• **Material provided**
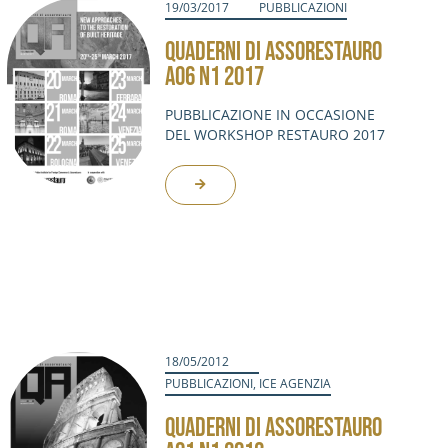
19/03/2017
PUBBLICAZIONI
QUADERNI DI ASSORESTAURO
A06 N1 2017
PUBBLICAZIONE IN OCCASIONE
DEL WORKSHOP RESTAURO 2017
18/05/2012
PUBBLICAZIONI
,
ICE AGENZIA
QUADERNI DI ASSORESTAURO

• **Directions**
All lines from the one holding "PUBBLICAZIONE IN OCCASIONE" through the end of the entries need to be given again exactly. Leave out the others.

• **The completed task**
PUBBLICAZIONE IN OCCASIONE
DEL WORKSHOP RESTAURO 2017
18/05/2012
PUBBLICAZIONI
,
ICE AGENZIA
QUADERNI DI ASSORESTAURO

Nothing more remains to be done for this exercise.